Аркадий Савеличев - Савва Морозов: Смерть во спасение
Много чего, из любви к прежней дружбе, наговорил Амфи. И хоть чертыхнулся после трактира дружок Савва, но когда поздним вечером прибежал к Горькому — уже без сомнения предрекал:
— Да, Максимыч! Власть имущие решили не пускать рабочих ко дворцу. ближе ружейного выстрела. Попомни меня: будут расстреливать. Из провинции вызван сто сорок четвертый полк, поскольку на здешний гарнизон не надеются. Казаки. Драгуны. Я носом чую кровь. Большую кровь! Беги, чего стоишь?
Но стоял он потому, что в дверях — руки в боки! — предстала хохочущая Маша Андреева. Она ничего не говорила, только качала умнющей головой при виде рассерженных мужиков.
— Ну, чего, Маша?
— Чего, Мария Федоровна? С ума мы сошли, да?..
— Есть маленько, — наконец‑то утишила она свой смех. — На улице бесьи толпы, жандармы шашки о бордюрные камни точат, а они витийствуют! Да есть ли хоть мужики- то в России?
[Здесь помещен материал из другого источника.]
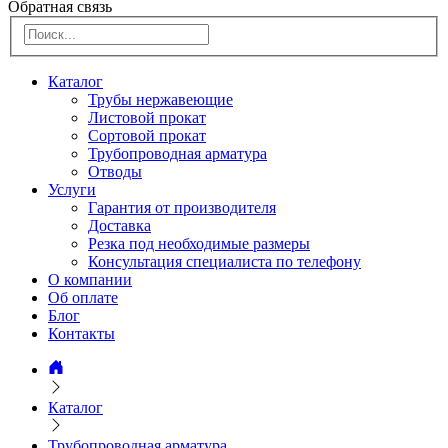
Обратная связь
Каталог
Трубы нержавеющие
Листовой прокат
Сортовой прокат
Трубопроводная арматура
Отводы
Услуги
Гарантия от производителя
Доставка
Резка под необходимые размеры
Консультация специалиста по телефону
О компании
Об оплате
Блог
Контакты
Каталог
Трубопроводная арматура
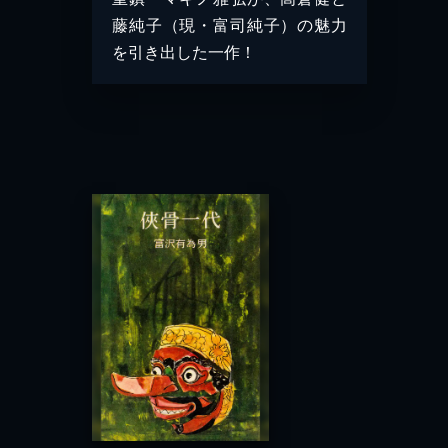
藤純子（現・富司純子）の魅力
を引き出した一作！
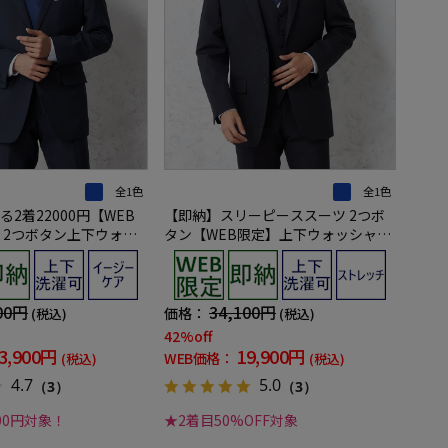
全1色
全1色
2着22000円【WEB
【即納】スリーピーススーツ 2つボ
 2つボタン上下ウォッ
タン【WEB限定】上下ウォッシャブ
ビー ストライプ 3シー
ル ネイビー シャドウストライプ 3シ
ーズン対応
00円
34,100円
価格：
(税込)
(税込)
42%off
3,900円
19,900円
WEB価格：
(税込)
(税込)
4.7
5.0
（3）
（3）
000円対象！
★2着目50%OFF対象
— Есть. Вон Савва — мужик.
— Есть. Вон Алешка — мужик, да еще и счастливый!
Словами перебрасывались, как игривыми шариками, а ведь всем было невесело. Даже этой большепартийной хохотушке. Как завяз в горле смех, на лице проступила серость. Совсем некстати принесло в Петербург Художественный театр, где содиректором все еще состоял Савва Морозов. Значит, опять просьбы, театральная кутерьма. Только теперь до театров ли Петербургу?
— Вы хоть устроились по моей заявке?
— Да ничего, Саввушка, привычно. Но кто смотреть нас будет? Жандармы?
— Да я, Машенька, я. Да вон Максимыч. Или ты куда‑то бежишь?
— Так ведь ты выгоняешь!
Это было похоже на правду. А с приходом Андреевой еще отчетливее обозначилось. Не оставлять же ее одну!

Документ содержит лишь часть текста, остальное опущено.